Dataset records
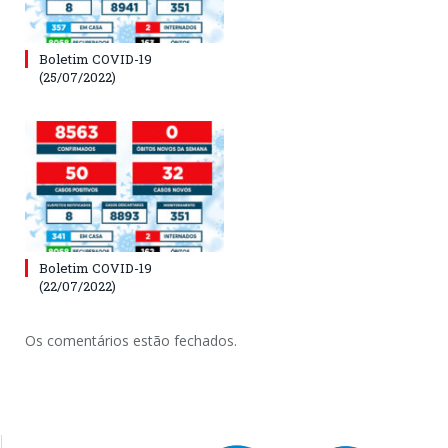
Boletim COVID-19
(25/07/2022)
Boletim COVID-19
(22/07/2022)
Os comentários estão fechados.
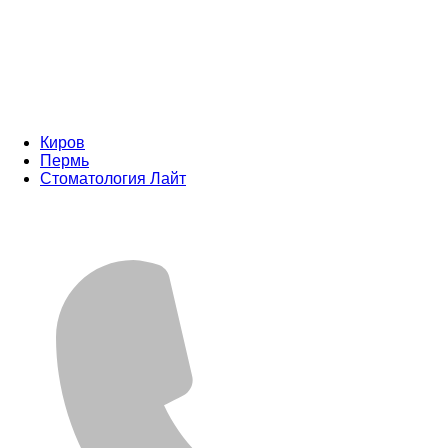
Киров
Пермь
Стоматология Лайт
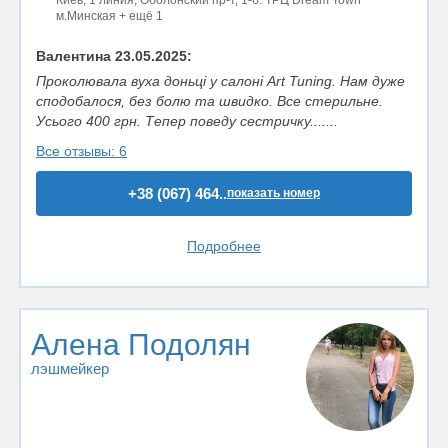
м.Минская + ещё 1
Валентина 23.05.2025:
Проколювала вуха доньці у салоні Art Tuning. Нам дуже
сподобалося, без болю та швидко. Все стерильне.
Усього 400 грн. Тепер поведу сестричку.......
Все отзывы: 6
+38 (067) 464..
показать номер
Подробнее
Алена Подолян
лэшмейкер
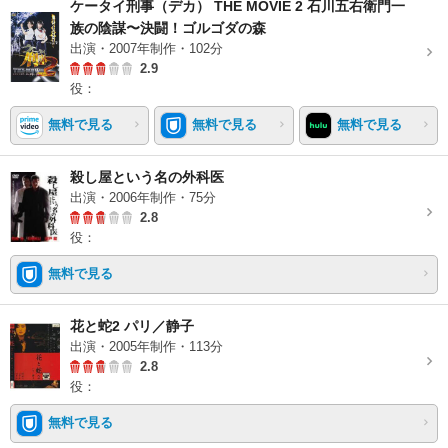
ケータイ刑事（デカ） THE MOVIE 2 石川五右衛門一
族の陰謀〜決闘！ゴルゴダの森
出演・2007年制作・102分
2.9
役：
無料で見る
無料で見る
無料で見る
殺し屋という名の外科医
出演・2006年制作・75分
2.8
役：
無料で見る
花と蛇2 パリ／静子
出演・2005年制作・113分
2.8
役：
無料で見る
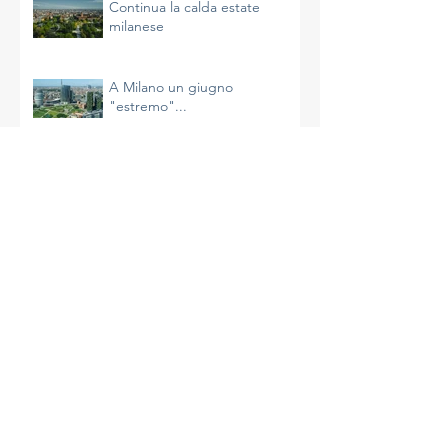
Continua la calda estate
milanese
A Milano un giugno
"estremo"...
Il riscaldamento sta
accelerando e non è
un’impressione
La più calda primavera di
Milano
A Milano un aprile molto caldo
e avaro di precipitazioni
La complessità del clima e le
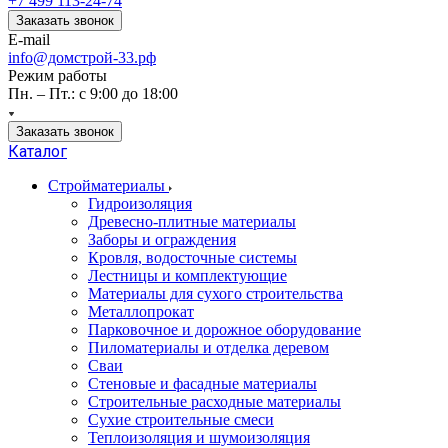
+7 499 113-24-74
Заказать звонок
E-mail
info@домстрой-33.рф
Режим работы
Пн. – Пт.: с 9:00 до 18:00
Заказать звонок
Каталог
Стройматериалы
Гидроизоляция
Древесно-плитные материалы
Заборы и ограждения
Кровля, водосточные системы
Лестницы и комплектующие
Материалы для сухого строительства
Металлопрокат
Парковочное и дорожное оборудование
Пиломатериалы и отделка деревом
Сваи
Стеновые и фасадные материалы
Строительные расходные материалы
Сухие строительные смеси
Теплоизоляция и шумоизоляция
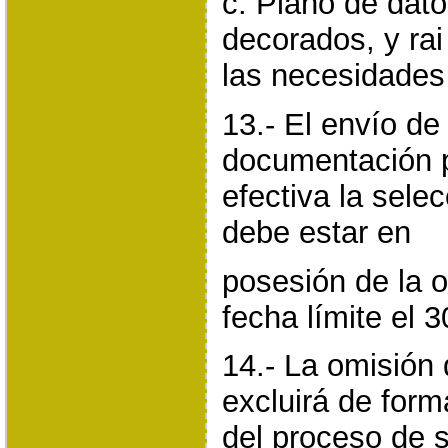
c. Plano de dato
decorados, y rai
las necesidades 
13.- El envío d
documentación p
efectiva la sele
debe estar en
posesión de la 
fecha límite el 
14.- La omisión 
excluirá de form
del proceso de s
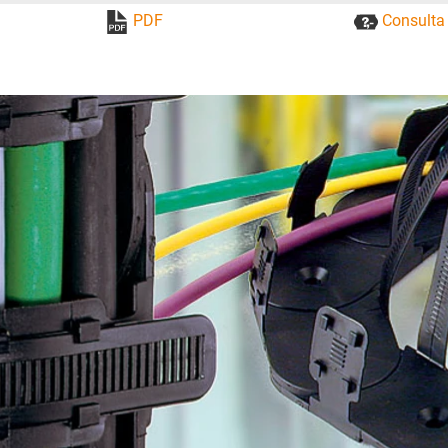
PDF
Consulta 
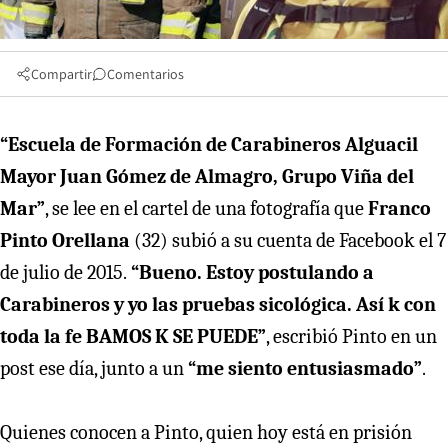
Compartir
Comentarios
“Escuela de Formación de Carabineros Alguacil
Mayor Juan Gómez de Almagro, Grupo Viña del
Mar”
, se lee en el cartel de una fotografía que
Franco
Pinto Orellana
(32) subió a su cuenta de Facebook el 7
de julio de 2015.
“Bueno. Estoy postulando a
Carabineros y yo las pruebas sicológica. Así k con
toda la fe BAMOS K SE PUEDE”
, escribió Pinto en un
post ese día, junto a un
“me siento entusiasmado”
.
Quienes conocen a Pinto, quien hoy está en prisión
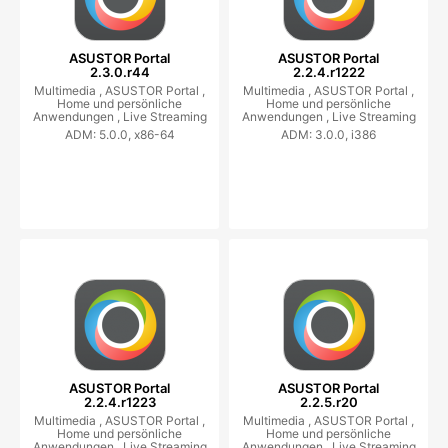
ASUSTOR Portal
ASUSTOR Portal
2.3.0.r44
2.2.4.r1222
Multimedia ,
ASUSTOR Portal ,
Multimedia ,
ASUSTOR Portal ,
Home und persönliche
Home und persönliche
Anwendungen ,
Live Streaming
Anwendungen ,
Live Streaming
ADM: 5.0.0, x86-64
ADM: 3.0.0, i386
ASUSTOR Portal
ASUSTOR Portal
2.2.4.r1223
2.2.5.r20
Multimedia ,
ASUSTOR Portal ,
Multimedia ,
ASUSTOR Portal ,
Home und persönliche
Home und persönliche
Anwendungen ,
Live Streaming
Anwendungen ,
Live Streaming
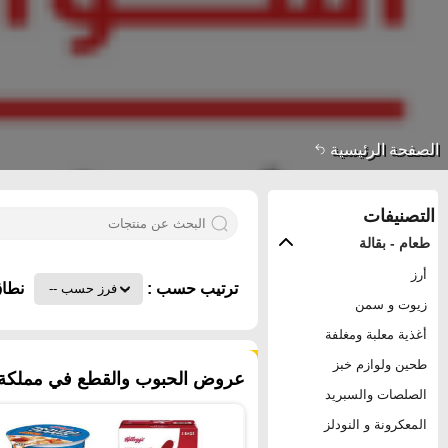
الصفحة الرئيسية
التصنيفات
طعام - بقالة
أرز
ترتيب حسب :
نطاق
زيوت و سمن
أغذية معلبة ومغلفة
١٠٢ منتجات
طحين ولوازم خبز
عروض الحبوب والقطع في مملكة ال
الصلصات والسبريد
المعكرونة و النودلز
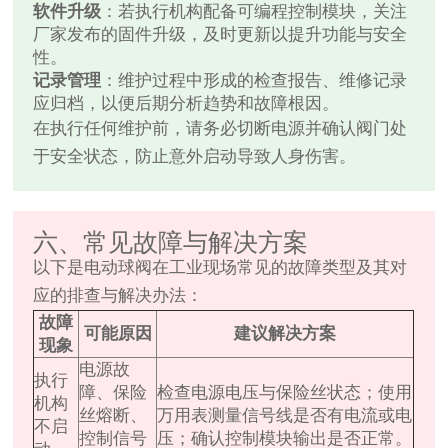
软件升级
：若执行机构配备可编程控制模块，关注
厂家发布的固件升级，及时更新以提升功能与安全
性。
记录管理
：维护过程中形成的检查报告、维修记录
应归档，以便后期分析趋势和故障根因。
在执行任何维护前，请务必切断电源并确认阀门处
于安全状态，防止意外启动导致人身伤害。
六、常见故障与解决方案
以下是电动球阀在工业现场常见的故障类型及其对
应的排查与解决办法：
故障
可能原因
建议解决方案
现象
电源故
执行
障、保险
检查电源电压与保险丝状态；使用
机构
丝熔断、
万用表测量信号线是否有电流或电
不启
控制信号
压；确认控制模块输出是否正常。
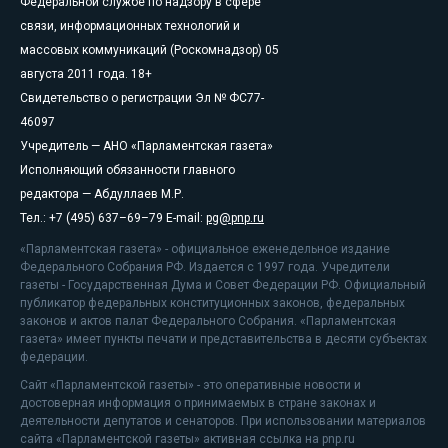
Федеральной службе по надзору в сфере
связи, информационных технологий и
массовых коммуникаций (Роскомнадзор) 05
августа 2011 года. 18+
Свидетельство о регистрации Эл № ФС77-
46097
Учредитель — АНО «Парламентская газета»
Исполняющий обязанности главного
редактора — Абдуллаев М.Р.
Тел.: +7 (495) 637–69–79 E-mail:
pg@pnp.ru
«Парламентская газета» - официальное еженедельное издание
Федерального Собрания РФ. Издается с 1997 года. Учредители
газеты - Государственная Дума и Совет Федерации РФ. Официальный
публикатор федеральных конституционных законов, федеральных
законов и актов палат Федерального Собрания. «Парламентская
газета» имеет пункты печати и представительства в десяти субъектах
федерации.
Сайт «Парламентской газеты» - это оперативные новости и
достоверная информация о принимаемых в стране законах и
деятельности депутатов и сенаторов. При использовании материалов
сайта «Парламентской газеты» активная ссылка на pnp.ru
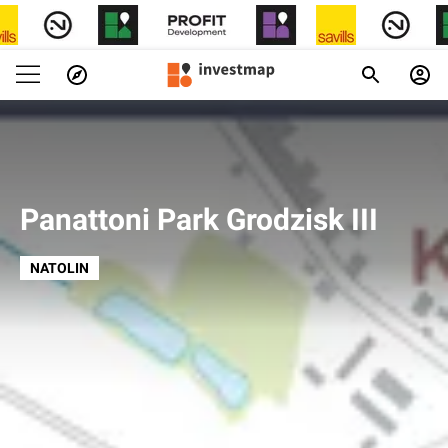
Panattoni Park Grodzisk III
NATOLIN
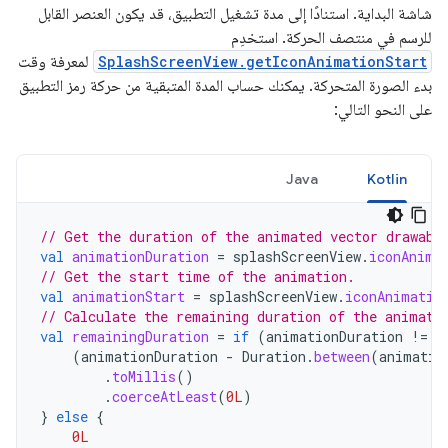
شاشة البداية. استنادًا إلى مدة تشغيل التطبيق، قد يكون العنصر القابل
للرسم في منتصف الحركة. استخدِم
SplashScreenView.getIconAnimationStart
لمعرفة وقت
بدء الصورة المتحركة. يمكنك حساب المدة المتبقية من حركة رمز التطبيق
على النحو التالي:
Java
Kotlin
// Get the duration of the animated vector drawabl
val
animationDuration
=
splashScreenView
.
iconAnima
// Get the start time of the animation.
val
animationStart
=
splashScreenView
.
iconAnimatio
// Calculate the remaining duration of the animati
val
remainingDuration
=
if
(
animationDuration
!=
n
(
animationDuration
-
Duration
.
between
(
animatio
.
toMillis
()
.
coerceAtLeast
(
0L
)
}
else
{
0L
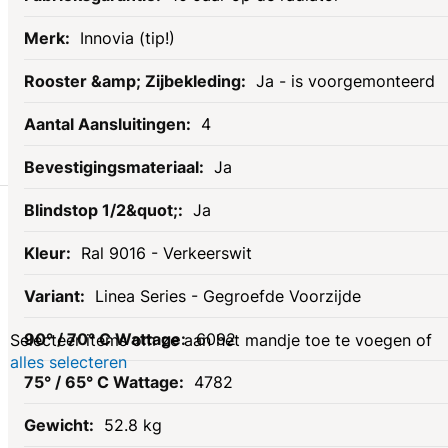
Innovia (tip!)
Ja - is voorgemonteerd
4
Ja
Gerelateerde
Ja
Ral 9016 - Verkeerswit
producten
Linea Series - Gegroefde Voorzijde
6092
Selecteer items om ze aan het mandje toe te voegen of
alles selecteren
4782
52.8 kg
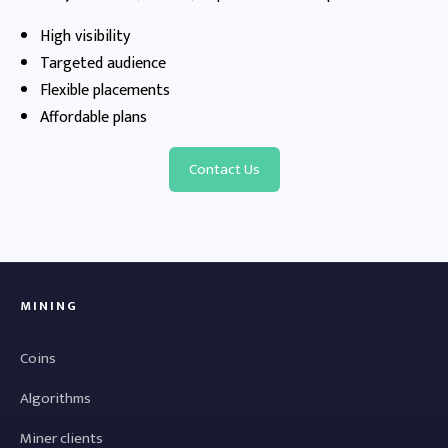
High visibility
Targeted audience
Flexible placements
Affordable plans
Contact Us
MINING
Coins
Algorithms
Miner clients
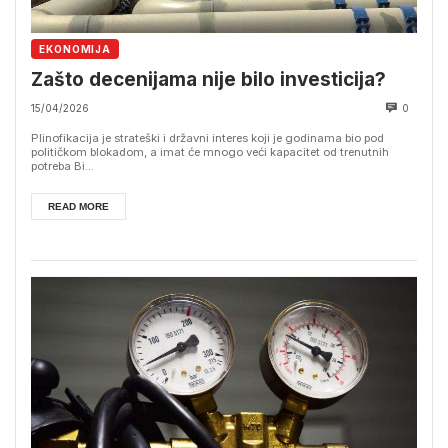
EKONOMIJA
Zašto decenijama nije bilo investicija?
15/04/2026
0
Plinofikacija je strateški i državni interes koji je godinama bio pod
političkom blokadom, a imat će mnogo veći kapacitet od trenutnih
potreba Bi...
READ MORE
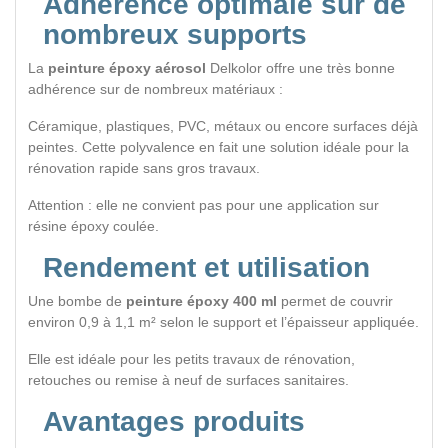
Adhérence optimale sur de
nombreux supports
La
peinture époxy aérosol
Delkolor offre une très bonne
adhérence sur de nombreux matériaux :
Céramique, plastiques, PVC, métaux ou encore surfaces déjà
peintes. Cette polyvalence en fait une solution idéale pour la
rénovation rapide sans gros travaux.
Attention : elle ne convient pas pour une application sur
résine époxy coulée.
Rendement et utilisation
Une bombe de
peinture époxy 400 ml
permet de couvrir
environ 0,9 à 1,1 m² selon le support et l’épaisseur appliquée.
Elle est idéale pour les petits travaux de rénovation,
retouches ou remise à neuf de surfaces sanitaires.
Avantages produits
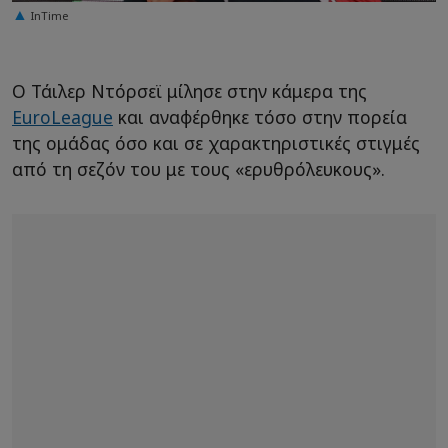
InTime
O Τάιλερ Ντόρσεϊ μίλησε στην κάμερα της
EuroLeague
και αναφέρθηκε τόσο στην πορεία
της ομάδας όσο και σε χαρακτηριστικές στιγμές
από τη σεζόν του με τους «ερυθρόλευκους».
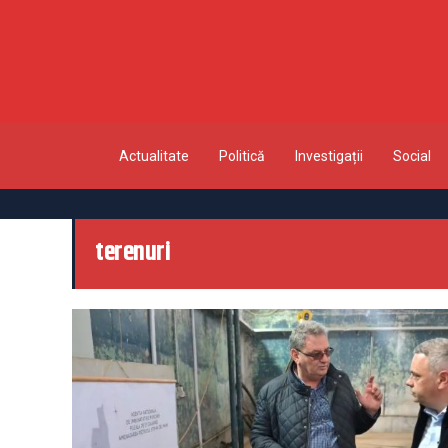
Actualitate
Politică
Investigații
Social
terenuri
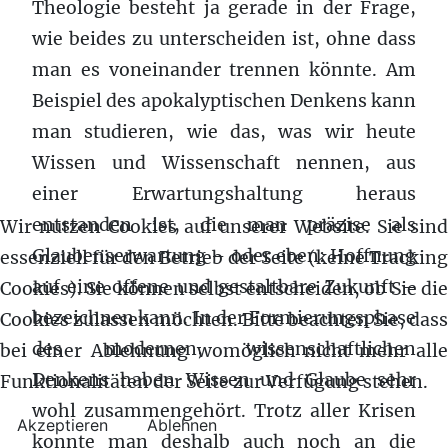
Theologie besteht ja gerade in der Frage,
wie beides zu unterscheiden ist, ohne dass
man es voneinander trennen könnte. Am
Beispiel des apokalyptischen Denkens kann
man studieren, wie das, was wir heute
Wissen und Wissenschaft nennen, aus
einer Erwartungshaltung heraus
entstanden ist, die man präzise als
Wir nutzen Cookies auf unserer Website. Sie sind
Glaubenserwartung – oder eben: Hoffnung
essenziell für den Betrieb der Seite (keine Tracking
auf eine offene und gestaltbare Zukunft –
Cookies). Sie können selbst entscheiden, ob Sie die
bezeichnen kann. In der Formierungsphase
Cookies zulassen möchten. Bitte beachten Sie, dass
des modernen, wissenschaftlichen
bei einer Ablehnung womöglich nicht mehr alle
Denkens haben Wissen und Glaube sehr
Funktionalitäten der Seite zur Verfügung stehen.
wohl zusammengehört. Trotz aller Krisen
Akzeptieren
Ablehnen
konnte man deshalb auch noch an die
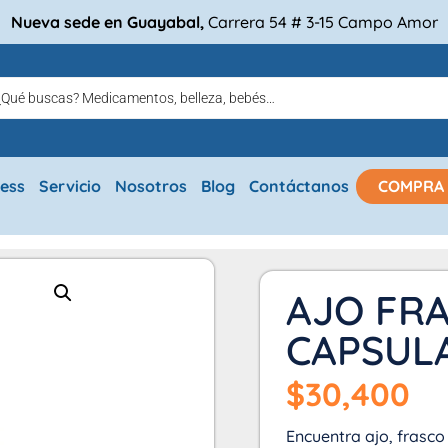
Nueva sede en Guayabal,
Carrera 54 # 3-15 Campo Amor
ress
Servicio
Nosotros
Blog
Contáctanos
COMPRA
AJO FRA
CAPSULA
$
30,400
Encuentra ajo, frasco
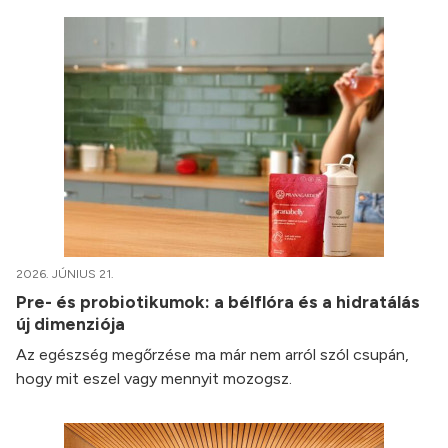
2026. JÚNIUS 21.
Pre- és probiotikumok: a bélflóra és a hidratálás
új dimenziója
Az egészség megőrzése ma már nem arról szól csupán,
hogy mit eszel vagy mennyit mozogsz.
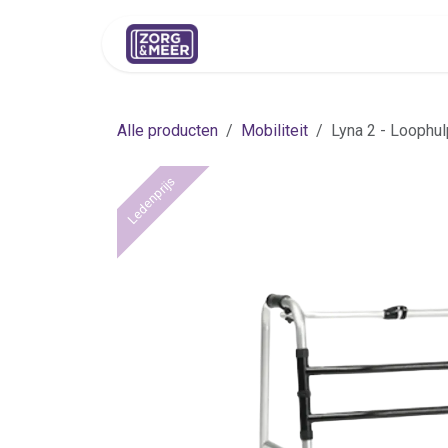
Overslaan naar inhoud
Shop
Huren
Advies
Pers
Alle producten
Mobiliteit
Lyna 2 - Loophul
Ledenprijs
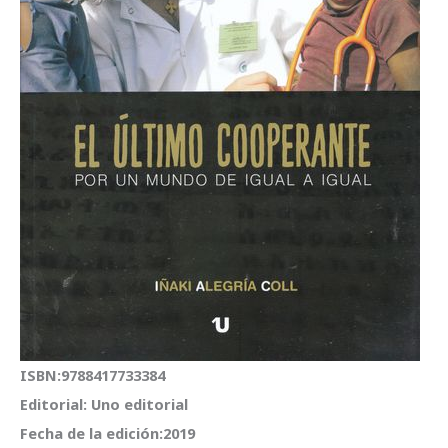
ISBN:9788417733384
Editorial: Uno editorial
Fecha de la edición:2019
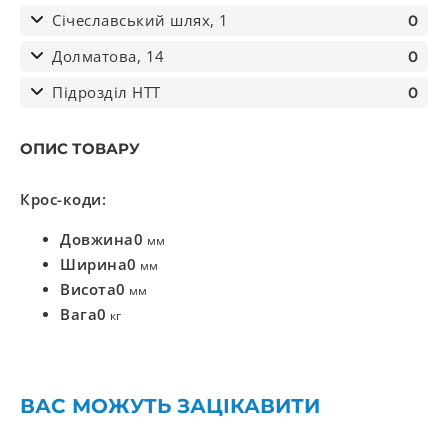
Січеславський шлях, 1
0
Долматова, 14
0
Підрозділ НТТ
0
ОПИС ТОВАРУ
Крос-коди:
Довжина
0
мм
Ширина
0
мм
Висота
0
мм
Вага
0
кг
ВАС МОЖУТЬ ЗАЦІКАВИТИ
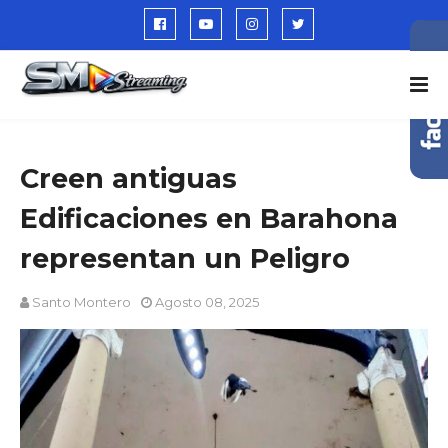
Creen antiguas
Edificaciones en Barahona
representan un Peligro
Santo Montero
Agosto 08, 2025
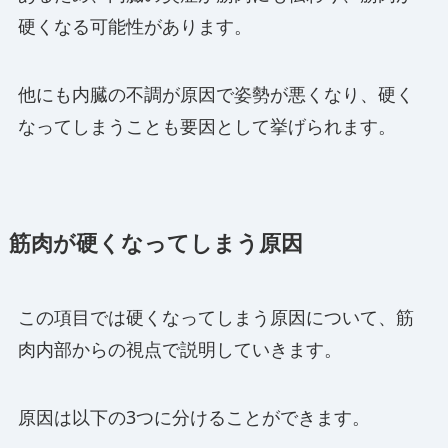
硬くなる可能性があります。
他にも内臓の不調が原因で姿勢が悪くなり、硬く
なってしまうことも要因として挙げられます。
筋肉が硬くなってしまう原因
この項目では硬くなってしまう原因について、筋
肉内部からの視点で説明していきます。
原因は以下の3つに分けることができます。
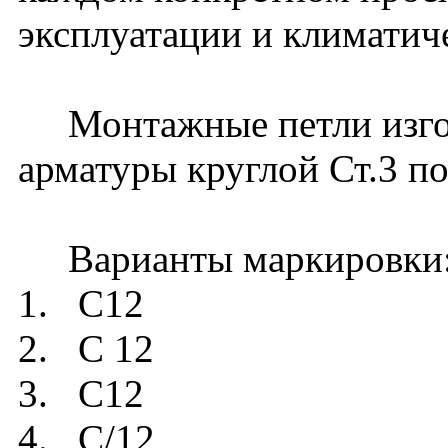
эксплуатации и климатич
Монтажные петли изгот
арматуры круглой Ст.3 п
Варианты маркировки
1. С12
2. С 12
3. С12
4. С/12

> _Your goal_:
Would you print, exactly as they appear, the lines from the line with "Actualitate" through the end of the entries above, leaving out the pictures?

> _Completed task_:
Actualitate
Politică
Investigații
Social
terenuri
Theologie besteht ja gerade in der Frage,
wie beides zu unterscheiden ist, ohne dass
man es voneinander trennen könnte. Am
Beispiel des apokalyptischen Denkens kann
man studieren, wie das, was wir heute
Wissen und Wissenschaft nennen, aus
einer Erwartungshaltung heraus
entstanden ist, die man präzise als
Wir nutzen Cookies auf unserer Website. Sie sind
Glaubenserwartung – oder eben: Hoffnung
essenziell für den Betrieb der Seite (keine Tracking
auf eine offene und gestaltbare Zukunft –
Cookies). Sie können selbst entscheiden, ob Sie die
bezeichnen kann. In der Formierungsphase
Cookies zulassen möchten. Bitte beachten Sie, dass
des modernen, wissenschaftlichen
bei einer Ablehnung womöglich nicht mehr alle
Denkens haben Wissen und Glaube sehr
Funktionalitäten der Seite zur Verfügung stehen.
wohl zusammengehört. Trotz aller Krisen
Akzeptieren
Ablehnen
konnte man deshalb auch noch an die
Nueva sede en Guayabal,
Carrera 54 # 3-15 Campo Amor
ress
Servicio
Nosotros
Blog
Contáctanos
COMPRA
AJO FRA
CAPSULA
$
30,400
Encuentra ajo, frasco
2026. JÚNIUS 21.
Pre- és probiotikumok: a bélflóra és a hidratálás
új dimenziója
Az egészség megőrzése ma már nem arról szól csupán,
hogy mit eszel vagy mennyit mozogsz.
Overslaan naar inhoud
Shop
Huren
Advies
Pers
Alle producten
Mobiliteit
Lyna 2 - Loophul
Ledenprijs
ISBN:9788417733384
Editorial: Uno editorial
Fecha de la edición:2019
Січеславський шлях, 1
0
Долматова, 14
0
Підрозділ НТТ
0
ОПИС ТОВАРУ
Крос-коди:
Довжина
0
мм
Ширина
0
мм
Висота
0
мм
Вага
0
кг
ВАС МОЖУТЬ ЗАЦІКАВИТИ
Creen antiguas
Edificaciones en Barahona
representan un Peligro
Santo Montero
Agosto 08, 2025
硬くなる可能性があります。
他にも内臓の不調が原因で姿勢が悪くなり、硬く
なってしまうことも要因として挙げられます。
筋肉が硬くなってしまう原因
この項目では硬くなってしまう原因について、筋
肉内部からの視点で説明していきます。
原因は以下の3つに分けることができます。
эксплуатации и климатич
Монтажные петли изгот
арматуры круглой Ст.3 п
Варианты маркировки
1. С12
2. С 12
3. С12
4. С/12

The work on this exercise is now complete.